[rescue] mt erase
mparson at bl.org
Thu May 10 18:53:37 CDT 2007
On Thu, May 10, 2007 at 06:31:11PM -0400, brian wheeler wrote:
> On Thu, 2007-05-10 at 16:59 -0500, Doug McLaren wrote:
>> On Thu, May 10, 2007 at 01:31:15PM -0400, Lord Doomicus wrote:
>> | I've erased tapes using dd if=/dev/random of=/dev/mt0 bs=<block size
>> | of tape>count=<number of blocks on tape>
>> | if you don't have /dev/random ( not on a lot of older platforms ),
>> | you should be able to use /dev/zero.
>> Depending on your OS, you might prefer /dev/urandom. At least under
>> Linux, /dev/random blocks when it runs out of entropy, and so to come
>> up with many gigabytes to erase a tape would take ages.

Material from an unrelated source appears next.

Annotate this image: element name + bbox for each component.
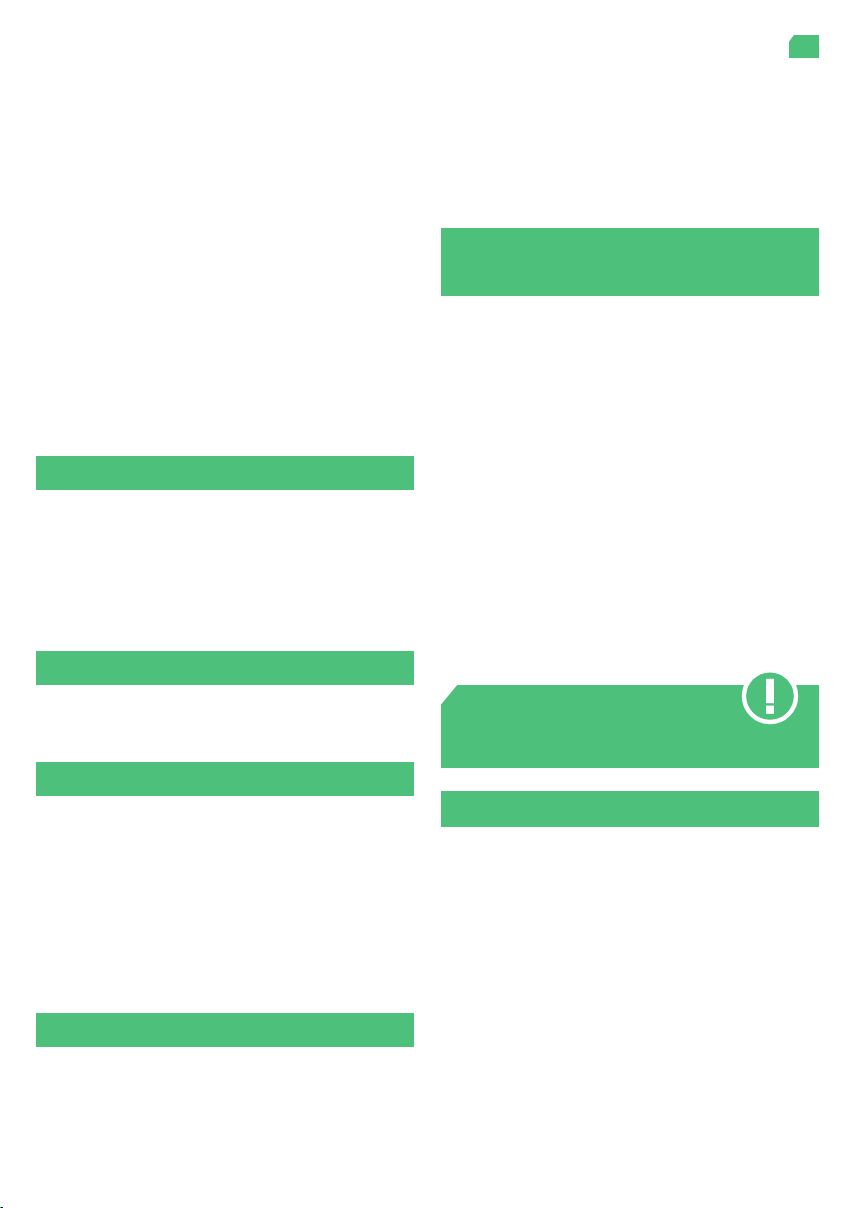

A quick test
>> on my computer showed /dev/random emitting data at about 16 bytes/s --
>> so that 5 GB tape will take about 10 years to erase. Perhaps you can
>> speed this up signifigantly, but ...
>> /dev/urandom will reuse it's entropy once it runs out, so it's go MUCH
>> faster. (And the data will probably be more than random enough.)
>> Using /dev/zero, especially just once, will certainly make reading the
>> tape much harder, but I wouldn't rely on it to protect sensitive data
>> from anybody who has physical access to the tape.
>> (I'm not really looking to get into secure deletion here ...)
>> Do be careful if you decide to use a degausser -- you need a really
>> strong one for modern tapes. For example, a cheap degausser found at
>> Radio Shack for cassette tapes will have zero effect on a DLT tape, no
>> matter how long it's applied -- the tape will still be readable
>> without even any errors.
> Not to mention that if you do use a strong degausser you may ruin some
> types of media that have a servo track on them (IBM 3590? Others?)
Can't reuse LTO after being degaussed.